Your LLM Addiction is Going Great
§OpenAI Is A Systemic Risk To The Tech Industry
This piece by Edward Zitron is a long, but easily skimmable, read about how and why the bubble is going to pop — soon — and what’s going to happen in the wake of that:
Or, more likely, I can’t see a realistic way in which OpenAI gets the resources it needs to survive. It’ll need a streak of unlikely good fortune, the kind of which you only ever hear about in Greek epic poems:
§Diabolus Ex Machina
a horror story, presented as a series of unedited screenshots of a thread of interaction with ChatGPT
person: It is very very disturbing that your response is always to lie.
§Economics & labor rights in AI Skepticism
There is a farther-reaching consequence to this, which is that: the more roles that companies eliminate under this increase in efficiency, the higher the supply of the labor market, which as market economics 101 will tell you means that the price for labor will go down, worsening the crisis of stagnate wages.
May you live in interesting times, indeed.
§Pro-AI Subreddit Bans ‘Uptick’ of Users Who Suffer from AI Delusions
“LLMs [Large language models] today are ego-reinforcing glazing-machines that reinforce unstable and narcissistic personalities,” one of the moderators of r/accelerate, wrote in an announcement. “There is a lot more crazy people than people realise. And AI is rizzing them up in a very unhealthy way at the moment.”
If you haven’t yet learned to spot narcissistic personality traits, cult indoctrination techniques, or cons & scams, doing so may help someone you care about.
§The Copilot Delusion
This isn’t about tools or productivity or acceleration.
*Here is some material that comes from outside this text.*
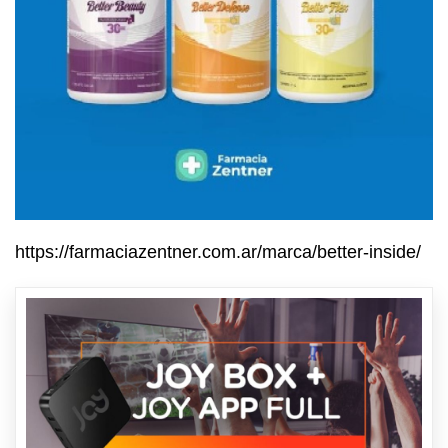
https://farmaciazentner.com.ar/marca/better-inside/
It’s about the illusion of progress. Because if that programmer-if that thing, that CREATURE- walked into your stand-up in human form, typing half-correct garbage into your codebase while ignoring your architecture and disappearing during cleanup, you’d fire them before they could say “no blockers”.
But slap Microsoft’s marketing label on it and plug it into the IDE of every developer in the org? Now that’s innovation. Science. Progress. Profit.
Or, as @jenifferplusplus put it:
In other words, a stopped clock is always wrong.
It doesn’t matter that it will coincidentally display the correct time twice per day. That coincidence doesn’t have any connection to a clock’s function as a tool. It’s not doing the thing you think clocks do. It’s not right about the time any more than a photo of a clock is.
But the epistemological crises have been building for a while now. This post gets into consequences:
The problem isn’t just laziness. It’s degradation. Engineers stop exploring. Stop improving. Stop caring. One more layer of abstraction. One more lazy fetch call inside a render loop.